● Description of the task
What should be copied is the stretch of entries below from the line with "he narrow slot opening is level" up to and including the line with "scarcity and stress", exactly and without images.

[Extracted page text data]
——————

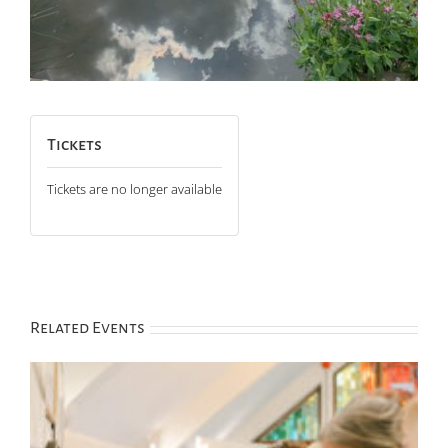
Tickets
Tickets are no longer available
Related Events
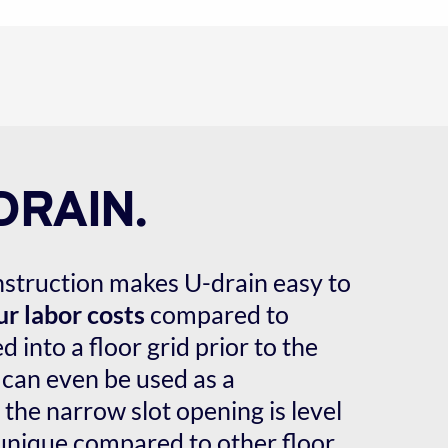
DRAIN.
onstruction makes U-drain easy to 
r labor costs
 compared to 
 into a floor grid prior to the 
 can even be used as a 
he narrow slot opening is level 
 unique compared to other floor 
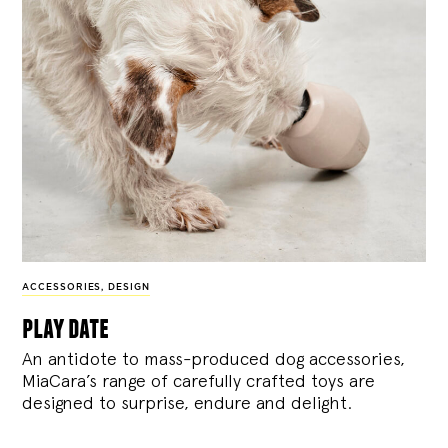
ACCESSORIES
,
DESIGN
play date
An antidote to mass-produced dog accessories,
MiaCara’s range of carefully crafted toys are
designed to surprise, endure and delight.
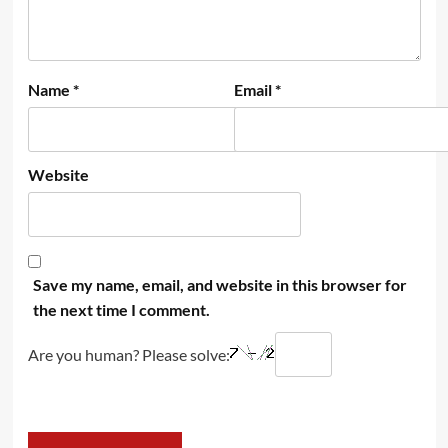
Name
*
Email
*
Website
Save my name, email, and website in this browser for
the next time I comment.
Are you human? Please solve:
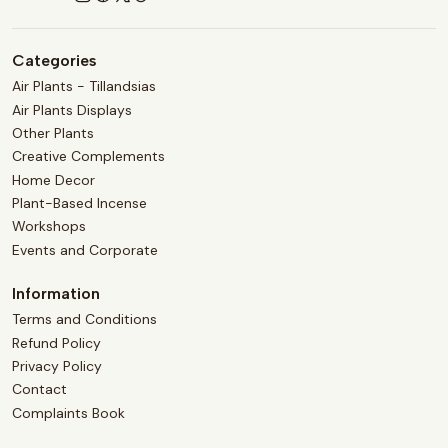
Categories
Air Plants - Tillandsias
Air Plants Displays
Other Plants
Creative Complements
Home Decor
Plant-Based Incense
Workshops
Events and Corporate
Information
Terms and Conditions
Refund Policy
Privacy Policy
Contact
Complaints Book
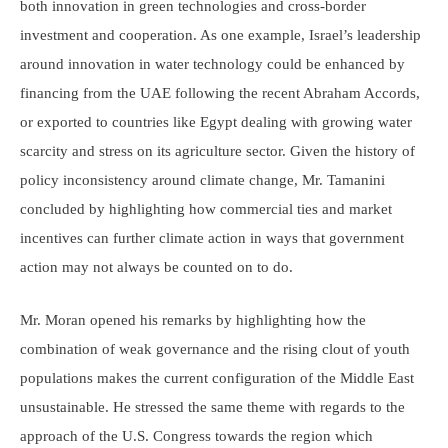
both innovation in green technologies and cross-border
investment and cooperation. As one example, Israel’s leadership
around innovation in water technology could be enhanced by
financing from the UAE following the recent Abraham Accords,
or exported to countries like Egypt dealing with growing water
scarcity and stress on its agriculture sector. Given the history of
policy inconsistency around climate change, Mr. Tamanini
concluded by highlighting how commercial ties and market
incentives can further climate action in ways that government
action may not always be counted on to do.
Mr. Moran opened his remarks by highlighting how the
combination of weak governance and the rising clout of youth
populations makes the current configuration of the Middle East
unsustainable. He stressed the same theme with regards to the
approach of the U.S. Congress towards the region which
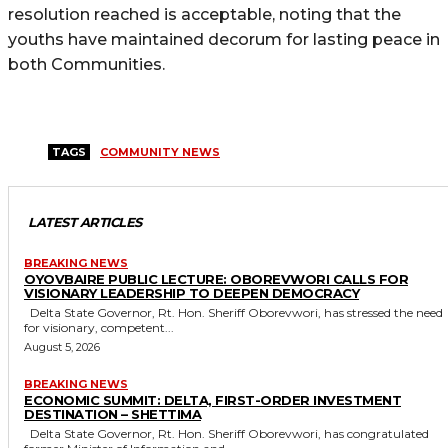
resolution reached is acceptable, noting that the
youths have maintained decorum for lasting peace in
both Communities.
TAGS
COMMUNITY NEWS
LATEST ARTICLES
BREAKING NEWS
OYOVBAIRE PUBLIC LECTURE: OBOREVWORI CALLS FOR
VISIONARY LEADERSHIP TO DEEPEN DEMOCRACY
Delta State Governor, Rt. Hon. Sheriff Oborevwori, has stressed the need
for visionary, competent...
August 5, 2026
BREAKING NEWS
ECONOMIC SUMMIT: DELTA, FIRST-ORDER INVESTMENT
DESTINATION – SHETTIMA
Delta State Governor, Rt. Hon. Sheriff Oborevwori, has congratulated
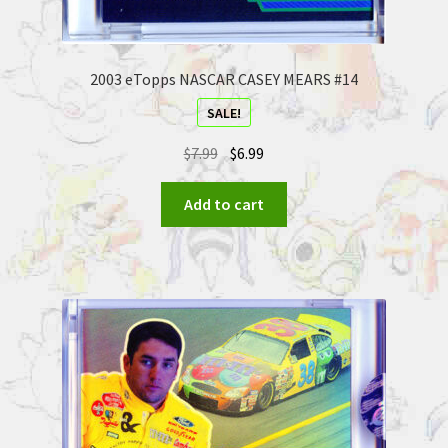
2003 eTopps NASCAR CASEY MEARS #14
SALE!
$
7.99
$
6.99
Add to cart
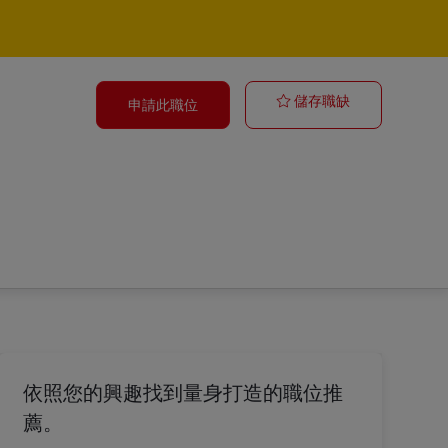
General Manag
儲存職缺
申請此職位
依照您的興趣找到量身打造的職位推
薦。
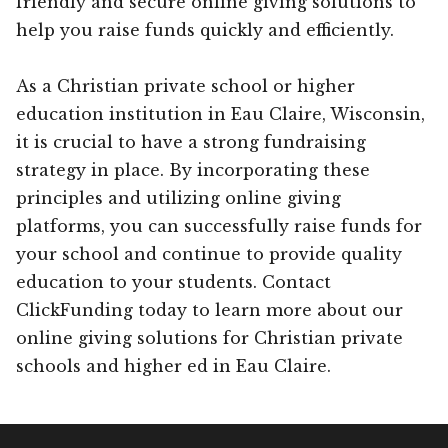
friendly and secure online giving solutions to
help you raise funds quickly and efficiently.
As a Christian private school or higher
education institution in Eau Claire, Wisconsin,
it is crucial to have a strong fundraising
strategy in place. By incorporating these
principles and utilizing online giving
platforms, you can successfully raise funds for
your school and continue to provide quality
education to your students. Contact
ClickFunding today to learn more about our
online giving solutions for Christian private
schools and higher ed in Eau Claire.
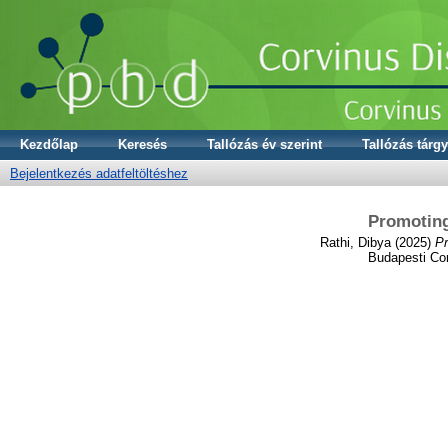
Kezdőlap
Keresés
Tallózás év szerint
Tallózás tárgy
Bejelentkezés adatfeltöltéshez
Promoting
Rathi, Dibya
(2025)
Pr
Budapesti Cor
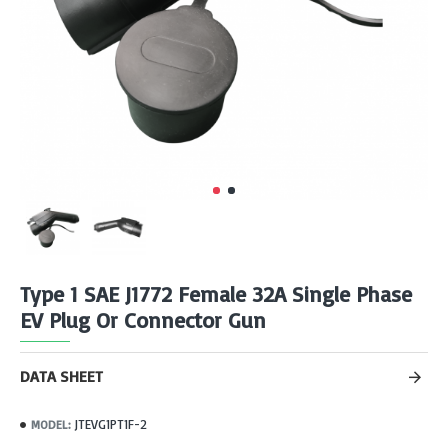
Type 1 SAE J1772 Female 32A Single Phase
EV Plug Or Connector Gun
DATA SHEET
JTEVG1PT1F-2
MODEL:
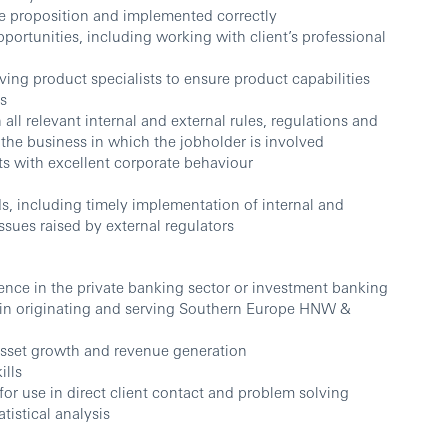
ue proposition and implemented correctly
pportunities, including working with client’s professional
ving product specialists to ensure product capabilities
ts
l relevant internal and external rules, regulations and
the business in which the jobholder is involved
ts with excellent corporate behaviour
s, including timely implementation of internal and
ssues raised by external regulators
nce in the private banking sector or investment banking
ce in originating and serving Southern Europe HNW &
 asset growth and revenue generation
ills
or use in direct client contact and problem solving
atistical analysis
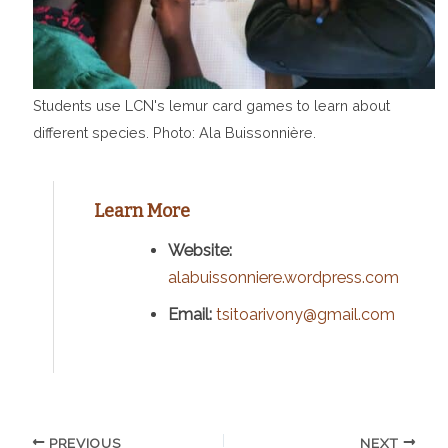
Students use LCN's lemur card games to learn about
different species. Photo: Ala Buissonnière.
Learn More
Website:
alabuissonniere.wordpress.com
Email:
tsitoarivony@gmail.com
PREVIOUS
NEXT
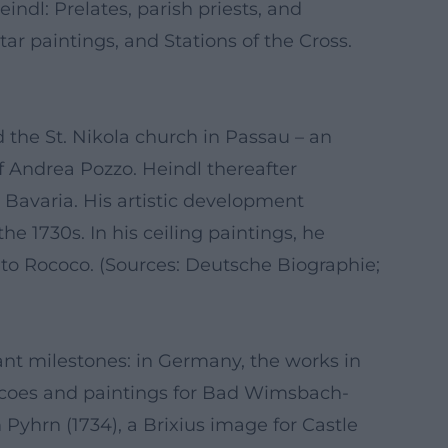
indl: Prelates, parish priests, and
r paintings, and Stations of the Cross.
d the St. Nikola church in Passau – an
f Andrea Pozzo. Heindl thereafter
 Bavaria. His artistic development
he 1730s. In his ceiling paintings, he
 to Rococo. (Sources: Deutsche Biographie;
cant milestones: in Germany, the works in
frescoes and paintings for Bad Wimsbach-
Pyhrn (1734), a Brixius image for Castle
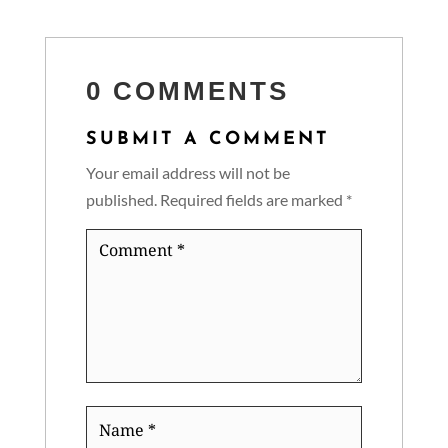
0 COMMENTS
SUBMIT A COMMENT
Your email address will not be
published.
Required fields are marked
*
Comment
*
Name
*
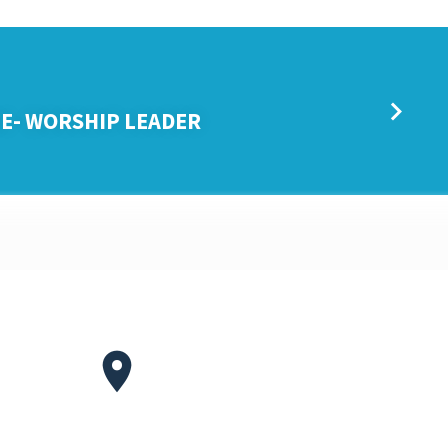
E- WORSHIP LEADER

——————

● Answer space
he narrow slot opening is level 
 unique compared to other floor 
ACCESSORIES
,
DESIGN
play date
An antidote to mass-produced dog accessories,
MiaCara’s range of carefully crafted toys are
designed to surprise, endure and delight.
Name
*
Email
*
Website
Save my name, email, and website in this browser for
the next time I comment.
Are you human? Please solve:
Categories
Air Plants - Tillandsias
Air Plants Displays
Other Plants
Creative Complements
Home Decor
Plant-Based Incense
Workshops
Events and Corporate
Information
Terms and Conditions
Refund Policy
Privacy Policy
Contact
Complaints Book
both innovation in green technologies and cross-border
investment and cooperation. As one example, Israel’s leadership
around innovation in water technology could be enhanced by
financing from the UAE following the recent Abraham Accords,
or exported to countries like Egypt dealing with growing water
scarcity and stress on its agriculture sector. Given the history of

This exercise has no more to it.